May 12, 2020 at 6:37 pm
x wrote:x wrote:Brandie Tarvin wrote:Michael L John wrote:Here's the query. There's not any understanding on how the the language works, index usage (or lack of usage), and what these things do.
It works in dev, why is is slow in production???
select distinct U.ClientID from (select userID from TableA where DateColumn > @StartDate
union select userID from TableB where Success = 1 and DateColumn> @StartDate) l
inner join UserTable u on u.userID = l.userIDThe aggravating part is that I worked very closely with the original development team on the architecture and code. The WORST proc/orm code that runs against the database was averaging 4 MILLISECONDS.
Now, with this new crew, we have queries taking many minutes.
Brain bleach! WHERE IS THE BRAIN BLEACH???
I could totally make that code worse, but I could also write better code in my sleep. Good grief.
Well lets see the query then! Please include an explanation why yours will use indexes while the original one won't. I'm going to admit that I'm probably like the poor 6 row guy and don't understand why indexes won't help that query!
Also, would a query that targets a 6 row table EVER use an index? I would hazard a guess that it wouldn't but I'm n0t a wiz like you guys !
And another thing, 6 rows for development in the first place, well that is a really low effort setup. Who made the decision for this developer to write efficient queries then toss him 6 rows?
I'm sure I'm the dumb one here but that's why I'm here, to learn!
Six rows was an exaggeration. There are a 200-300k rows in the dev environment for each of the tables. In prod, there are ~60 million in each of the tables.
Lynn, as for what this is trying to do, it's attempting to get a list of clients ID's who have had people log in over the past 12 months. Where the design goes haywire is that the last login date may be in two places, one in the "user token" table, the second in a "login attempt" table. A record may exist in one or both tables, so they need to check both places. Figuring out why there are two places is something I am working on.
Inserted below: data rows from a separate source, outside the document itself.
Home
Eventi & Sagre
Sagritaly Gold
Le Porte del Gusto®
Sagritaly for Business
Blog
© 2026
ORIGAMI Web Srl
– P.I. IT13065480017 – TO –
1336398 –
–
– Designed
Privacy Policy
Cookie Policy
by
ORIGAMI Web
Okay, so TableA and TableB in the derived table are those two source tables where the login info may exist. So why the distinct in the outer query when there are no duplicates because of the UNION in the derived table? I won't bother to throw out any ideas on the this as I am sure you may have some good ideas of your own.
May 12, 2020 at 6:37 pm
Six rows was an exaggeration.
I suspect that's not the only exaggeration LOL
Now is someone going to rewrite that query or not?
May 12, 2020 at 6:39 pm
What percentage of the rows of each table are less than 12 months ago?
--Jeff Moden
Change is inevitable... Change for the better is not.
May 12, 2020 at 6:45 pm
Okay, so TableA and TableB in the derived table are those two source tables where the login info may exist. So why the distinct in the outer query when there are no duplicates because of the UNION in the derived table? I won't bother to throw out any ideas on the this as I am sure you may have some good ideas of your own.
Why would this disallow using indexes though? I would go in the entire other direction, and expect that SQL might detect and drop the superfulous "distinct" but that's of course dependent on whether the query optimizer would have code to detect this.
May 12, 2020 at 6:51 pm
What percentage of the rows of each table are less than 12 months ago?
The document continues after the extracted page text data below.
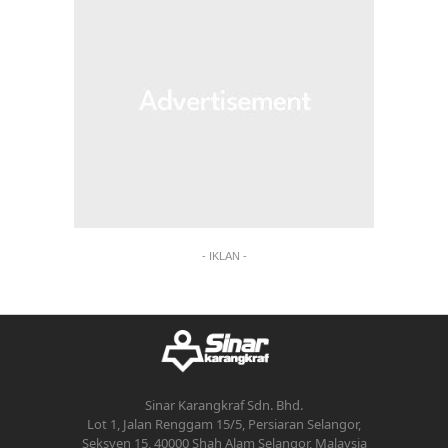
- IKLAN -
Sinar Karangkraf Sdn. Bhd.
Lot 1, Jalan Renggam 15/5, Persiaran Selangor,
Seksyen 15, 40000 Shah Alam Selangor, Malaysia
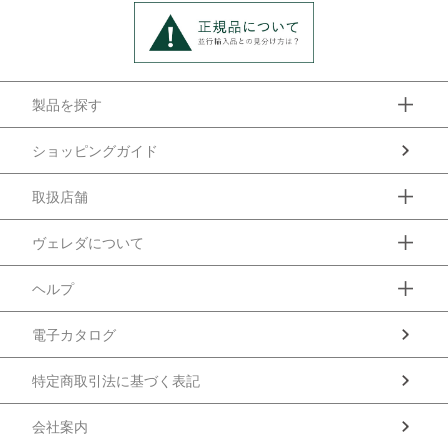
製品を探す
ショッピングガイド
取扱店舗
ヴェレダについて
ヘルプ
電子カタログ
特定商取引法に基づく表記
会社案内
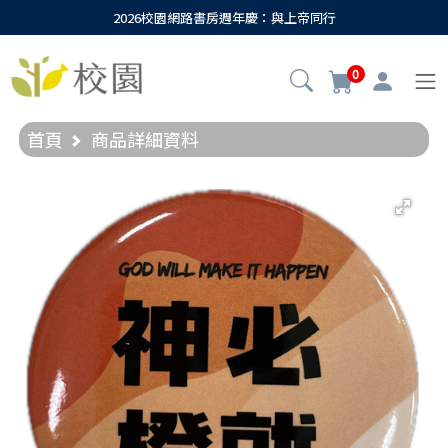
2026校園網路書房週年慶：與上帝同行
0
首頁
商品詳細資料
All of them. The system is only 9 months old.
Lynn, there are a lot of index changes for this database that are in various states of being deployed. There are 3 that will directly help this query, as well as quite a few other queries. These are in QA.
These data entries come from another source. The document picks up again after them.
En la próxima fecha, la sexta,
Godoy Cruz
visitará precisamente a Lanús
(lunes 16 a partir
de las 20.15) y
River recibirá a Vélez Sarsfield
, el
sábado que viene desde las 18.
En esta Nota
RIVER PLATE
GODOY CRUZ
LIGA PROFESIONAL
X, the re-write goes like this:
WITH CTE (Pull all the user ids who have logged in for last 12 months)
SELECT Client ID's WHERE Exists (select From CTE)
You're not getting the actual code, because I do not feel like obfuscating it, and the original discussion was not about how to tune a query, but more a vent about developers who don't think past their fingertips.
With the indexes, and the rewrite, there are 3 index seeks as opposed to scans, and in dev the execution time improvement went from ~40 seconds to less than 1 second.
Michael L John
If you assassinate a DBA, would you pull a trigger?
To properly post on a forum:
http://www.sqlservercentral.com/articles/61537/
May 12, 2020 at 6:57 pm
Why even use a CTE? Why not just join to those tables?
-------------------------------------------------------------------------------------------------------------------------------------
Please follow Best Practices For Posting On Forums to receive quicker and higher quality responses
May 12, 2020 at 7:17 pm
Jeff Moden wrote:What percentage of the rows of each table are less than 12 months ago?
All of them. The system is only 9 months old.
Lynn, there are a lot of index changes for this database that are in various states of being deployed. There are 3 that will directly help this query, as well as quite a few other queries. These are in QA.
X, the re-write goes like this:
WITH CTE (Pull all the user ids who have logged in for last 12 months)
SELECT Client ID's WHERE Exists (select From CTE)
You're not getting the actual code, because I do not feel like obfuscating it, and the original discussion was not about how to tune a query, but more a vent about developers who don't think past their fingertips.
With the indexes, and the rewrite, there are 3 index seeks as opposed to scans, and in dev the execution time improvement went from ~40 seconds to less than 1 second.
Hey thats fine, but being accurate doesn't really need the exact code, I try to tell folks to act as if they're logging a service call and try to duplicate the issue. You'll notice that I'm not asking "what the code is for," because all I was interested in was why this snippet won't use indexes.
May 12, 2020 at 7:20 pm
Michael L John wrote:Jeff Moden wrote:What percentage of the rows of each table are less than 12 months ago?
All of them. The system is only 9 months old.
Lynn, there are a lot of index changes for this database that are in various states of being deployed. There are 3 that will directly help this query, as well as quite a few other queries. These are in QA.
X, the re-write goes like this:
WITH CTE (Pull all the user ids who have logged in for last 12 months)
SELECT Client ID's WHERE Exists (select From CTE)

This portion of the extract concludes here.